The Council additionally made the following recommendations regarding Hawaii, pelagic and international fisheries, among others:

  • To ask the National Marine Fisheries Service (NMFS) Pacific Islands Fisheries Science Center to develop a study of the socioeconomic impacts on the Hawaii bottomfish fishery by the State’s Bottomfish Restricted Fishing Areas, which straddle state and federal waters.
  • Ask NMFS Pacific Islands Regional Office (PIRO) to expedite completion of the administrative process needed to specify the 2016 Participating Territory bigeye specifications under the Amendment 7 framework of the Pelagic Fishery Ecosystem Plan so as to avoid an implementation lag, which resulted in a two-month closure of the fishery last year. Current forecasts suggest the Hawaii longline fishery may reach the US quota of 3,554 metric tons in the Western and Central Pacific Ocean between late July and mid-August. Amendment 7 would allow the US Pacific Territories to transfer a portion of their bigeye quota to federally permitted longline vessels in Hawaii.
  • Ask that NMFS provide a full presentation on the impact of Effort Limit Area for Purse Seine (ELAPS) on the American Samoa economy as soon as reasonably possible. NMFS reported that preliminary results suggest that there were impacts from the closure on the American Samoa economy and a connection between US purse-seine vessels and the broader American Samoa economy.

 

At the close of the meeting, the Council recognized outgoing Council member Taulapapa William Sword of American Samoa, who has completed the allowable three consecutive three-year terms on the Council.
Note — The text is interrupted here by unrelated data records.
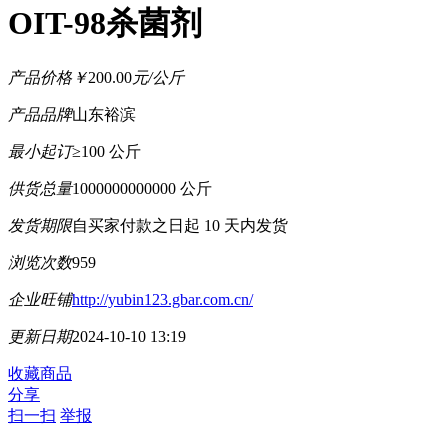
OIT-98杀菌剂
产品价格
￥
200.00
元/公斤
产品品牌
山东裕滨
最小起订
≥100 公斤
供货总量
1000000000000 公斤
发货期限
自买家付款之日起
10
天内发货
浏览次数
959
企业旺铺
http://yubin123.gbar.com.cn/
更新日期
2024-10-10 13:19
收藏商品
分享
扫一扫
举报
Recommendations by the Council that are regulatory in nature are transmitted to the Secretary of Commerce for final approval. The Council was established by Congress under the Magnuson-Stevens Fishery Conservation and Management Act in 1976 to manage domestic fisheries operating seaward of State waters around Hawaii, American Samoa, Guam, the CNMI and the US Pacific Island Remote Island Areas. For more information on the Council meeting, go to www.wpcouncil.org or email info.wpcouncil@noaa.gov.

Western Pacific Regional Fishery Management Council: Appointees by the Secretary of Commerce from nominees selected by American Samoa, CNMI, Guam and Hawai`i governors: Michael Duenas, Guam Fishermen’s Cooperative Association (Guam) (vice chair); Edwin Ebisui Jr. (Hawaii) (chair); Michael Goto, United Fishing Agency Ltd. (Hawaii); John Gourley, Micronesian Environmental Services (CNMI) (vice chair); Julie Leialoha, biologist (Hawaii); Dr. Claire Tuia Poumele, Port Administration (American Samoa); McGrew Rice, commercial and charter fisherman (Hawaii) (vice chair); and William Sword, recreational fisherman (American Samoa) (vice chair). Designated state officials: Suzanne Case, Hawai`i Department of Land and Natural Resources; Dr. Ruth Matagi-Tofiga, American Samoa Department of Marine and Wildlife Resources; Richard Seman, CNMI Department of Lands and Natural Resources; and Matt Sablan, Guam Department of Agriculture. Designated federal officials: Matthew Brown, USFWS Pacific Islands Refuges and Monuments Office; Michael Brakke, US Department of State; RADM Vincent B. Atkins, US Coast Guard 14th District; and Michael Tosatto, NMFS Pacific Islands Regional Office.